Upon our return to the house, she immediately phoned the real Madam LaGrange and got her voice mail. Not thinking it wise to leave a message that might result in Madam’s phoning back and talking with one of the Hopkinses, Mrs. Malloy told me she would ring back the next morning.

She and I also talked about Miss Pierce: my visit to the Dower House and her arrival at Cragstone following the séance. Was there anything to Mrs. Malloy’s suggestion that Val might have had mercenary reasons for keeping in touch with the old lady over the years and then had jumped at the chance to move in with her? A practical move, Mrs. M had pointed out, if the old lady’s gratitude was demonstrated by making Val her sole heir: ousting the brother who had bunked off to Ireland or possibly Scotland, made an unfortunate marriage, and forgotten all about the great-aunt. But was there an inheritance worth bothering about? The fact that Lady Fiona had not taken up residence at the Dower House merely suggested an unwillingness to turn out an elderly person who might have nowhere else to go. It was far too big a leap to assume that a grateful Mr. Gallagher had persuaded his wife to gift the Dower House to his devoted former nanny.

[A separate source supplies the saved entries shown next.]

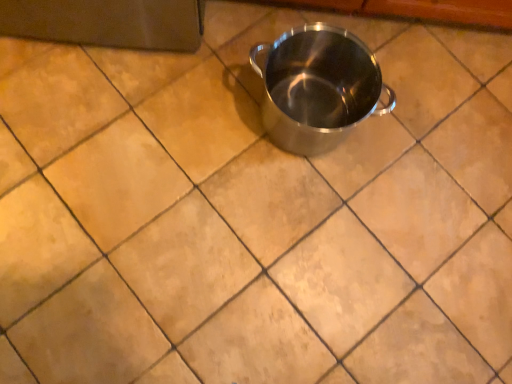 Identify the location of vacant region in front of shiny metallic pot at center. The height and width of the screenshot is (384, 512). (272, 216). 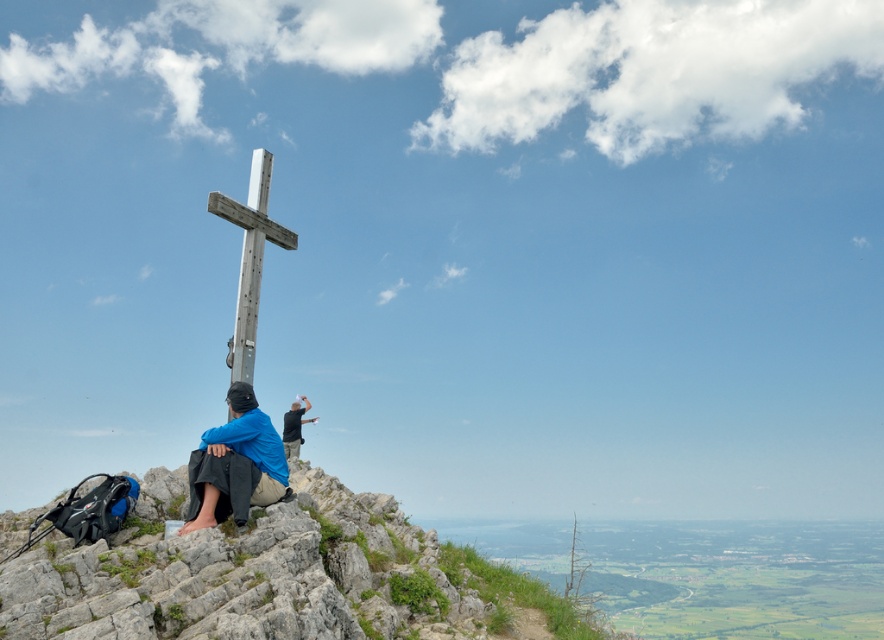 You are a hiker trying to reach the metallic silver cross at center from your current position near the gray rocky hillside at lower left. Which direction should you move to get closer to the cross?

The gray rocky hillside at lower left is closer to the viewer than the metallic silver cross at center, so you should move away from the gray rocky hillside at lower left towards the center of the scene to get closer to the metallic silver cross at center.

You are standing at the viewpoint in the image and want to move towards the two points marked in the scene. Which point, point (349, 621) or point (223, 436), would you reach first?

Point (349, 621) is closer to the viewer than point (223, 436), so you would reach point (349, 621) first.

You are planning to place a small flag on the gray rocky hillside at lower left. However, there is already a metallic silver cross at center. Based on their positions, can you determine if the flag will be visible from the cross?

The gray rocky hillside at lower left is positioned under the metallic silver cross at center, so placing the flag on the gray rocky hillside at lower left would likely make it visible from the cross as it is below it. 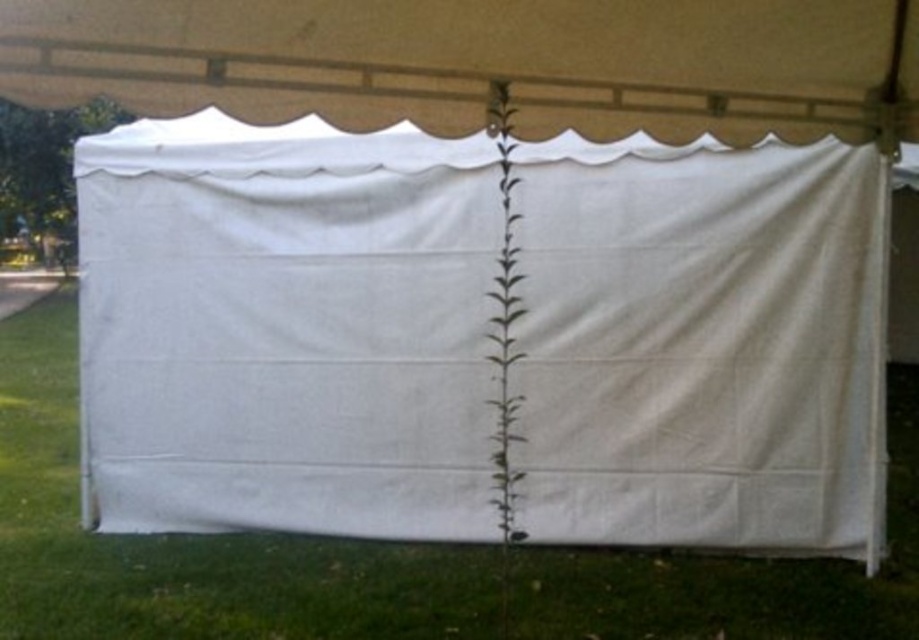 Question: Can you confirm if white fabric canopy at upper center is wider than green leafy plant at center?

Choices:
 (A) no
 (B) yes

Answer: (B)

Question: Which of these objects is positioned farthest from the green leafy plant at center?

Choices:
 (A) white fabric canopy at upper center
 (B) green grass at lower center

Answer: (B)

Question: Which point is closer to the camera?

Choices:
 (A) (492, 109)
 (B) (462, 20)
 (C) (620, 620)

Answer: (B)

Question: Is green grass at lower center bigger than green leafy plant at center?

Choices:
 (A) yes
 (B) no

Answer: (A)

Question: Which of the following is the farthest from the observer?

Choices:
 (A) (366, 564)
 (B) (505, 317)
 (C) (471, 38)

Answer: (B)

Question: Can you confirm if white fabric canopy at upper center is positioned above green leafy plant at center?

Choices:
 (A) no
 (B) yes

Answer: (B) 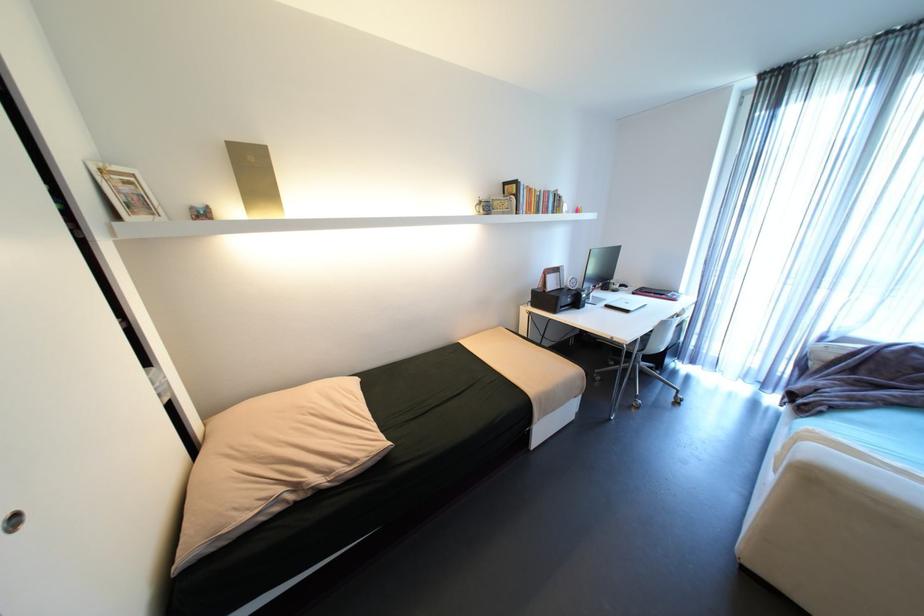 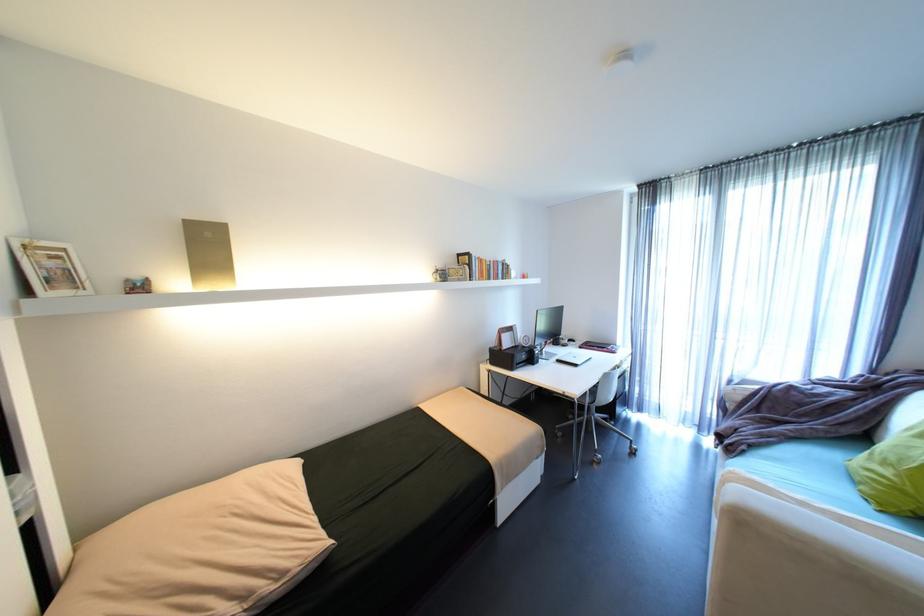 Locate, in the second image, the point that corresponds to the point at 671,294 in the first image.

(612, 347)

I was proud of having introduced this caveat. It was good to know I had not succumbed to unkindness as a result of petty and completely unfounded jealousy toward the beautiful woman who had stood that afternoon with my husband in a tableau that excluded everyone else present, clinging to his hands, gazing deeply into his eyes. What else should be expected from two people who come unexpectedly upon each other after a long interval of time? Our vicar would be proud of me. His wife might go so far as to offer me the lead in her next play, The Merry Wives of Chitterton Fells.

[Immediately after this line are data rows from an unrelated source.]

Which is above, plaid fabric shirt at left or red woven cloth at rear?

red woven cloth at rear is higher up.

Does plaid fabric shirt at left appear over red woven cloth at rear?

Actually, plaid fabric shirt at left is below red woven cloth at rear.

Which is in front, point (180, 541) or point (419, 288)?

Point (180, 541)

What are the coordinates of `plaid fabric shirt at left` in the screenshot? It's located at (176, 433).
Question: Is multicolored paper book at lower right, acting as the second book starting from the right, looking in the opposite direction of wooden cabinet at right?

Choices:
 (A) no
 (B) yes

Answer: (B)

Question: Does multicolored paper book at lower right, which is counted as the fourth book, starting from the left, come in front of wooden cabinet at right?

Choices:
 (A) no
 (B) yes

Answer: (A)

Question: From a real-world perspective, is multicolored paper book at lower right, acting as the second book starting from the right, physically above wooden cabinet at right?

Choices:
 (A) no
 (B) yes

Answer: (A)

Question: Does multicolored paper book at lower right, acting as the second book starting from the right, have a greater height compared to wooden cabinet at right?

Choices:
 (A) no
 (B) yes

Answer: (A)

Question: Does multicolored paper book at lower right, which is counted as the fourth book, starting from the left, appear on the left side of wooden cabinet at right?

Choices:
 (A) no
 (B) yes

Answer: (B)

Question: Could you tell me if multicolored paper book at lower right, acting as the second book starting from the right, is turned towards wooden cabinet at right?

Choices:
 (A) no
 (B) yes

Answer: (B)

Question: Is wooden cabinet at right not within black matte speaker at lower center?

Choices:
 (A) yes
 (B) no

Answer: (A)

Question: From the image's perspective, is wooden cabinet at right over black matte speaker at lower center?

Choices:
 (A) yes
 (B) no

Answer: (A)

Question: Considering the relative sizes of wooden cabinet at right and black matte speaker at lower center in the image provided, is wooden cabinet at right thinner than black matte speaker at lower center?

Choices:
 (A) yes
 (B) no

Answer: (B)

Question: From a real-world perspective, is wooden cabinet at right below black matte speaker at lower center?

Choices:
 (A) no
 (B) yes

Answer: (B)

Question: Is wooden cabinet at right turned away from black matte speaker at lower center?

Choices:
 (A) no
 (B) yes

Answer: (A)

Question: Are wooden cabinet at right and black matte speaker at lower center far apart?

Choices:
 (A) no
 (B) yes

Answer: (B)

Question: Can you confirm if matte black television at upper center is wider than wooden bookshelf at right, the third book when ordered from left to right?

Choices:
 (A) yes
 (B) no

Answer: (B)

The rest of the evening was such that Ben and I were never alone until we came upstairs, at which time we were occupied with the necessary unpacking. I whisked into the bathroom, not to avoid conversation but because I like concentrated time with my teeth. It is a source of some pride to me that I have never had a cavity, something most women in their thirties cannot claim. Val must be about my age, I thought, as I hung up the dainty hand towel. Whether she looked younger might be in the eye of the one doing the beholding. The mirror informed me that I could shed a few years by unplaiting my hair and shaking it loose down my back. True, in the morning I’d look as though I had escaped from an attic, but so what? Then again, maybe what Ben needed at this time was a wife with whom he could converse without visible distraction. There had to be so much he was aching to tell me: what he had thought of the séance, how it felt to be reunited with Tom, his impression of Betty, and what he was planning for the tea tomorrow and the catering for Thursday.

I left my hair in its plait and smoothed the demure collar of my nightgown before leaving the bathroom and making my way to the four-poster bed where Ben awaited me under the covers.

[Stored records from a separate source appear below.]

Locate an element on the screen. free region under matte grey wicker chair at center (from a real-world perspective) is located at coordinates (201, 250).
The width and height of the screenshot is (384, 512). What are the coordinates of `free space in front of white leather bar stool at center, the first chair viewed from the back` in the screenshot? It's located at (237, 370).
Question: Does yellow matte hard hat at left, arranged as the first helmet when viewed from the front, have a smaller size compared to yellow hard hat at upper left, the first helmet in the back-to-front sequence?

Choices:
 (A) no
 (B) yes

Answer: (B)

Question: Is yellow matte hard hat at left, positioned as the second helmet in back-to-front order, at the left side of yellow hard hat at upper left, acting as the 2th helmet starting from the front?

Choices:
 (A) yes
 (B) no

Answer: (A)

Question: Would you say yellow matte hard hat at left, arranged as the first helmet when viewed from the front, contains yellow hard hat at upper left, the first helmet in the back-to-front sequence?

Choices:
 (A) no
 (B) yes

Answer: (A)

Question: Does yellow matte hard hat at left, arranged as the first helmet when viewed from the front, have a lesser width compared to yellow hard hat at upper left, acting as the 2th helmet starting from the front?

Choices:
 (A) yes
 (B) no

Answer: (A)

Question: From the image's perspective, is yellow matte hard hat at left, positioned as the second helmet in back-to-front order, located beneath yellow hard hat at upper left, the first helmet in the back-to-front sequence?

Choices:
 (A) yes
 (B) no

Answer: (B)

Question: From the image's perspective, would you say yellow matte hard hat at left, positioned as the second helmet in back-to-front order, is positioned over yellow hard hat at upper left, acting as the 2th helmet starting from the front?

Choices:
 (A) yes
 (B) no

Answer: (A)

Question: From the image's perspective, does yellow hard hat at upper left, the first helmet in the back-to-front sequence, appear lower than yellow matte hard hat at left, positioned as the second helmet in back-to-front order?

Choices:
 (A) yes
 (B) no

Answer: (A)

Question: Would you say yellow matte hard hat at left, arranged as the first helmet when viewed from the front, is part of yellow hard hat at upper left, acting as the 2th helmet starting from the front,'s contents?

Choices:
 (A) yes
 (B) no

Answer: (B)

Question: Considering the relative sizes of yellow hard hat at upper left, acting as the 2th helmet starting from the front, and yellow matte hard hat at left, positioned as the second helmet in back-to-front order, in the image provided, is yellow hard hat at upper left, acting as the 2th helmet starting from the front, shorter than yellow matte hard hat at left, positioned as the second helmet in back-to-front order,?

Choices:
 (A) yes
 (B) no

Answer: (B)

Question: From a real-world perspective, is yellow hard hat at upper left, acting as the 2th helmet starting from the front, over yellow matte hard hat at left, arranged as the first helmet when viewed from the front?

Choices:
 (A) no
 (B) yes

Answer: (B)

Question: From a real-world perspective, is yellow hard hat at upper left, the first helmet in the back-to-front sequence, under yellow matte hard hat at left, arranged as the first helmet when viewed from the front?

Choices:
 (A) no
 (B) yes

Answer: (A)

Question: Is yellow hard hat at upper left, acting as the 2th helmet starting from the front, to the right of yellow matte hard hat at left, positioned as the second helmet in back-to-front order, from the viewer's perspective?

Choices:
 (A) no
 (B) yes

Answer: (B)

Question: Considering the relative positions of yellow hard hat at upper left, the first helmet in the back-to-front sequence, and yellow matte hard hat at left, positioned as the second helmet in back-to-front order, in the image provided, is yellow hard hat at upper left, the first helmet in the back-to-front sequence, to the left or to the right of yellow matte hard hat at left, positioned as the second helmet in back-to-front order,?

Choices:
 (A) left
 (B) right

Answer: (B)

“Sleepy, darling?” I asked, settling back against the comfy down pillows.

“Yes, but not too tired to talk.” His hand reached for mine but instantly let it go, as he lay in a straight line on his back, arms at his side, eyes on the ceiling.

I resisted the urge to rearrange him like a piece of furniture that needed to be set at an angle. Instead, I switched off my bedside lamp and watched him subside into shadow. Nice, I told myself: peaceful contentment at the end of a long day. No need to talk. Everything that had occurred since our arrival at Cragstone House could wait till morning to be discussed. Of course he must be tired, after the early start and the drive to Yorkshire.

“How was Mrs. Malloy’s reunion with her sister?” he asked, across the great divide that can happen in beds designed for families of six.

“Interesting.”

“In what way?” Ben inquired of the ceiling.

“We met Mr. Archibald Scrimshank. He looks like an Archibald. Melody had some pertinent things to say about him and his relationship with the Gallaghers.” I went on to explain, speaking faster as the feeling increased that he was only half listening. When I petered out, it was several moments before he answered. I wondered if he’d fallen asleep.

“Do the sisters resemble each other?”

So much for depicting Mr. Scrimshank as the pin-striped villain of the piece and exciting Ben’s interest in ways to prove him guilty of embezzlement and murder.

“Looking at Melody was like catching Mrs. Malloy on the hop without any makeup or hair dye. I felt I ought to apologize and back out the door, promising not to breathe a word to anyone that I’d seen her naked.”

Another silence, during which Ben compressed his arms even closer to his sides. I waited for one of us to start humming as the faux Madam LaGrange had done earlier. When that didn’t happen, I brought up the visit to the Dower House. Finally, in a giddy attempt at providing him with a clearer visual image of the scene, I mentioned Val’s arrival.

“She’d brighten the dullest room, wouldn’t she?” I said.

“You think?”

“Oh, yes! I don’t know when I’ve met anyone so lovely.” Now I was the one making a confidant of the ceiling.

“Ellie…”

“You must have been stunned to see her walk into the hall this afternoon.” It was said at last. Now he would explain what she had or had not meant to him once upon a time. I would pose gentle questions and receive all the right answers. I would confess to having felt just the tiniest bit threatened until Mrs. Malloy had talked sense into me on the drive to see Melody. He would take me in his arms and tell me tenderly that I was the only woman he had ever loved, and the bed would shrink to its proper size with only room for the two of us.

That was what should have happened. Instead, his response increased the distance between us.

“She was someone I knew.”

“And?”

“It was a surprise to see her walk in.”

“You didn’t know that she had a great-aunt living in this part of the world?”

“Ellie.” He reached again for my hand and this time held on to it. “There’s a lot I didn’t know about Valeria Pierce. We crossed paths… Can we leave it at that for the time being?”

“Absolutely.”

“No probing questions? No digging up the past?”

“You were ships passing in the night.” I squeezed his hand, to let him know I understood, before turning over and pressing my quivering lips against the pillow. So silly to react in such a way! But why was he reluctant to talk about the woman if meeting her again had not reawakened regrets for what might have been? I was convinced I wouldn’t be able to fall asleep with Ben lying beside me like a block of wood and unanswerable questions hammering away in my head. But misery provides its own stupor, and I found myself dragged down into a bog that suffocated thought.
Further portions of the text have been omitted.